**Data shown**:
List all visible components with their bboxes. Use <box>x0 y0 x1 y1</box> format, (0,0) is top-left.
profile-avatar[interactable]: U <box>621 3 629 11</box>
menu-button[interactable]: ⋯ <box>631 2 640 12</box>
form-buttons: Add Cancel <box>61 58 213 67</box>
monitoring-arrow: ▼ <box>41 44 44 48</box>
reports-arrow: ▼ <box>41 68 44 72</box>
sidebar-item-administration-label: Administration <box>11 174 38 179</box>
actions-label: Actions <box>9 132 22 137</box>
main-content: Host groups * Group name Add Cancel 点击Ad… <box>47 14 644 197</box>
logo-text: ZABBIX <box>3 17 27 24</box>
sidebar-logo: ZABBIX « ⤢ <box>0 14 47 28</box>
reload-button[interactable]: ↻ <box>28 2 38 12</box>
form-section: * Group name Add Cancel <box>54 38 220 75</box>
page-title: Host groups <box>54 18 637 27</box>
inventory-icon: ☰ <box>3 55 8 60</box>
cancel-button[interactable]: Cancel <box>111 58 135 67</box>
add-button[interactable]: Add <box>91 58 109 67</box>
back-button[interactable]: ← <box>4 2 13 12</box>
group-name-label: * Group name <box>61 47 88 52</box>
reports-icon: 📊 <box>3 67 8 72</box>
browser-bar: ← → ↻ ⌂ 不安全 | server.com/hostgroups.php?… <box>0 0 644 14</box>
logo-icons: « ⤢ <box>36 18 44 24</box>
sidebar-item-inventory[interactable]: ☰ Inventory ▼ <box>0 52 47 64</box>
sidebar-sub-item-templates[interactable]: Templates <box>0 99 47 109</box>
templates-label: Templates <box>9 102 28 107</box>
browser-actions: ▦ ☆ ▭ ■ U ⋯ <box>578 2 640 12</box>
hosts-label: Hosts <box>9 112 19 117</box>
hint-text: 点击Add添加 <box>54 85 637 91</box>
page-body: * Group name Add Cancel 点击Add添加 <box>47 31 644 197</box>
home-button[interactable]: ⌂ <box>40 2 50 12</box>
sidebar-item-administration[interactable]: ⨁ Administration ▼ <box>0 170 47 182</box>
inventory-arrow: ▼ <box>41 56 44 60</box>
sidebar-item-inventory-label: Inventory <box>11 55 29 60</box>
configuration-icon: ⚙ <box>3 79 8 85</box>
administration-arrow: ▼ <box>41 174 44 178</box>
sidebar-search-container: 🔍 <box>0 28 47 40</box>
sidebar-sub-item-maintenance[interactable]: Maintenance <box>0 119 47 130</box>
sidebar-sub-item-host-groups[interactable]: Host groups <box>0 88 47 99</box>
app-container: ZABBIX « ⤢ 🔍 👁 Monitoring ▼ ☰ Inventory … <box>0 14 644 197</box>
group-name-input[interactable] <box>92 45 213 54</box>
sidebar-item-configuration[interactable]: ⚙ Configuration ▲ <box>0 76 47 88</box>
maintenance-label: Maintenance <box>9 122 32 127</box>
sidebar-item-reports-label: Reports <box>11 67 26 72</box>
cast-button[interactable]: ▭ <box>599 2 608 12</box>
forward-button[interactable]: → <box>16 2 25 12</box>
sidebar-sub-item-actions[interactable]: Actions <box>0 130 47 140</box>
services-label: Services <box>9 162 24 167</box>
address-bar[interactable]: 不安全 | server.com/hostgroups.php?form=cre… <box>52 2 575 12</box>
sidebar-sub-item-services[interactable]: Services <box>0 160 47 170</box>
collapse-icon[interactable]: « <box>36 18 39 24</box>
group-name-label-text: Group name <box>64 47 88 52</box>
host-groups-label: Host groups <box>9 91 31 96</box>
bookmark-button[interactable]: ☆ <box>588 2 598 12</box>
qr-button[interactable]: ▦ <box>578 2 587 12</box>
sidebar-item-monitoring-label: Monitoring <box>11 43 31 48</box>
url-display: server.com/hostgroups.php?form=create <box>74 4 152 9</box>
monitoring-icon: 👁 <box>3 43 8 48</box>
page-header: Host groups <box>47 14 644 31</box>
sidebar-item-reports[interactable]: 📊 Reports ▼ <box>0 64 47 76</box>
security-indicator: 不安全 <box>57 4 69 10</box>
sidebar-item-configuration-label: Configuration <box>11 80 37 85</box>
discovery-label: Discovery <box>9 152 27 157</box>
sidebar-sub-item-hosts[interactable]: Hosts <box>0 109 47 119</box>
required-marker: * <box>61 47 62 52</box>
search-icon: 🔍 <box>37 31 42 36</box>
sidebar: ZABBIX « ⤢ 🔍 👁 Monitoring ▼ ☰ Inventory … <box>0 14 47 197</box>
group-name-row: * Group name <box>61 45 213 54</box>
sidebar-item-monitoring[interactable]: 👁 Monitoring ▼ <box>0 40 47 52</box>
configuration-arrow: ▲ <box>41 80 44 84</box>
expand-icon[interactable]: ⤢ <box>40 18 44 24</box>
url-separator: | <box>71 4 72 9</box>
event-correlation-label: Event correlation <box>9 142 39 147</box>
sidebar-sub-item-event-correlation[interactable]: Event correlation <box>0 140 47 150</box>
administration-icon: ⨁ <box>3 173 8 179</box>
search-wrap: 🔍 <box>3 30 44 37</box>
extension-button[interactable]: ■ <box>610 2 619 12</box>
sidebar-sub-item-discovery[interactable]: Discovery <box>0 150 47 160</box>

**Task instructions**: Print out each line of the data exactly.

**Answer section**:
List all visible components with their bboxes. Use <box>x0 y0 x1 y1</box> format, (0,0) is top-left.
profile-avatar[interactable]: U <box>621 3 629 11</box>
menu-button[interactable]: ⋯ <box>631 2 640 12</box>
form-buttons: Add Cancel <box>61 58 213 67</box>
monitoring-arrow: ▼ <box>41 44 44 48</box>
reports-arrow: ▼ <box>41 68 44 72</box>
sidebar-item-administration-label: Administration <box>11 174 38 179</box>
actions-label: Actions <box>9 132 22 137</box>
main-content: Host groups * Group name Add Cancel 点击Ad… <box>47 14 644 197</box>
logo-text: ZABBIX <box>3 17 27 24</box>
sidebar-logo: ZABBIX « ⤢ <box>0 14 47 28</box>
reload-button[interactable]: ↻ <box>28 2 38 12</box>
form-section: * Group name Add Cancel <box>54 38 220 75</box>
page-title: Host groups <box>54 18 637 27</box>
inventory-icon: ☰ <box>3 55 8 60</box>
cancel-button[interactable]: Cancel <box>111 58 135 67</box>
add-button[interactable]: Add <box>91 58 109 67</box>
back-button[interactable]: ← <box>4 2 13 12</box>
group-name-label: * Group name <box>61 47 88 52</box>
reports-icon: 📊 <box>3 67 8 72</box>
browser-bar: ← → ↻ ⌂ 不安全 | server.com/hostgroups.php?… <box>0 0 644 14</box>
logo-icons: « ⤢ <box>36 18 44 24</box>
sidebar-item-inventory[interactable]: ☰ Inventory ▼ <box>0 52 47 64</box>
sidebar-sub-item-templates[interactable]: Templates <box>0 99 47 109</box>
templates-label: Templates <box>9 102 28 107</box>
browser-actions: ▦ ☆ ▭ ■ U ⋯ <box>578 2 640 12</box>
hosts-label: Hosts <box>9 112 19 117</box>
hint-text: 点击Add添加 <box>54 85 637 91</box>
page-body: * Group name Add Cancel 点击Add添加 <box>47 31 644 197</box>
home-button[interactable]: ⌂ <box>40 2 50 12</box>
sidebar-item-administration[interactable]: ⨁ Administration ▼ <box>0 170 47 182</box>
inventory-arrow: ▼ <box>41 56 44 60</box>
sidebar-item-inventory-label: Inventory <box>11 55 29 60</box>
configuration-icon: ⚙ <box>3 79 8 85</box>
administration-arrow: ▼ <box>41 174 44 178</box>
sidebar-search-container: 🔍 <box>0 28 47 40</box>
sidebar-sub-item-maintenance[interactable]: Maintenance <box>0 119 47 130</box>
sidebar-sub-item-host-groups[interactable]: Host groups <box>0 88 47 99</box>
app-container: ZABBIX « ⤢ 🔍 👁 Monitoring ▼ ☰ Inventory … <box>0 14 644 197</box>
group-name-input[interactable] <box>92 45 213 54</box>
sidebar-item-configuration[interactable]: ⚙ Configuration ▲ <box>0 76 47 88</box>
maintenance-label: Maintenance <box>9 122 32 127</box>
sidebar-item-reports-label: Reports <box>11 67 26 72</box>
cast-button[interactable]: ▭ <box>599 2 608 12</box>
forward-button[interactable]: → <box>16 2 25 12</box>
sidebar-sub-item-actions[interactable]: Actions <box>0 130 47 140</box>
services-label: Services <box>9 162 24 167</box>
address-bar[interactable]: 不安全 | server.com/hostgroups.php?form=cre… <box>52 2 575 12</box>
sidebar-sub-item-services[interactable]: Services <box>0 160 47 170</box>
collapse-icon[interactable]: « <box>36 18 39 24</box>
group-name-label-text: Group name <box>64 47 88 52</box>
host-groups-label: Host groups <box>9 91 31 96</box>
bookmark-button[interactable]: ☆ <box>588 2 598 12</box>
qr-button[interactable]: ▦ <box>578 2 587 12</box>
sidebar-item-monitoring-label: Monitoring <box>11 43 31 48</box>
url-display: server.com/hostgroups.php?form=create <box>74 4 152 9</box>
monitoring-icon: 👁 <box>3 43 8 48</box>
page-header: Host groups <box>47 14 644 31</box>
sidebar-item-reports[interactable]: 📊 Reports ▼ <box>0 64 47 76</box>
security-indicator: 不安全 <box>57 4 69 10</box>
sidebar-item-configuration-label: Configuration <box>11 80 37 85</box>
discovery-label: Discovery <box>9 152 27 157</box>
sidebar-sub-item-hosts[interactable]: Hosts <box>0 109 47 119</box>
required-marker: * <box>61 47 62 52</box>
search-icon: 🔍 <box>37 31 42 36</box>
sidebar: ZABBIX « ⤢ 🔍 👁 Monitoring ▼ ☰ Inventory … <box>0 14 47 197</box>
group-name-row: * Group name <box>61 45 213 54</box>
sidebar-item-monitoring[interactable]: 👁 Monitoring ▼ <box>0 40 47 52</box>
configuration-arrow: ▲ <box>41 80 44 84</box>
expand-icon[interactable]: ⤢ <box>40 18 44 24</box>
url-separator: | <box>71 4 72 9</box>
event-correlation-label: Event correlation <box>9 142 39 147</box>
sidebar-sub-item-event-correlation[interactable]: Event correlation <box>0 140 47 150</box>
administration-icon: ⨁ <box>3 173 8 179</box>
search-wrap: 🔍 <box>3 30 44 37</box>
extension-button[interactable]: ■ <box>610 2 619 12</box>
sidebar-sub-item-discovery[interactable]: Discovery <box>0 150 47 160</box>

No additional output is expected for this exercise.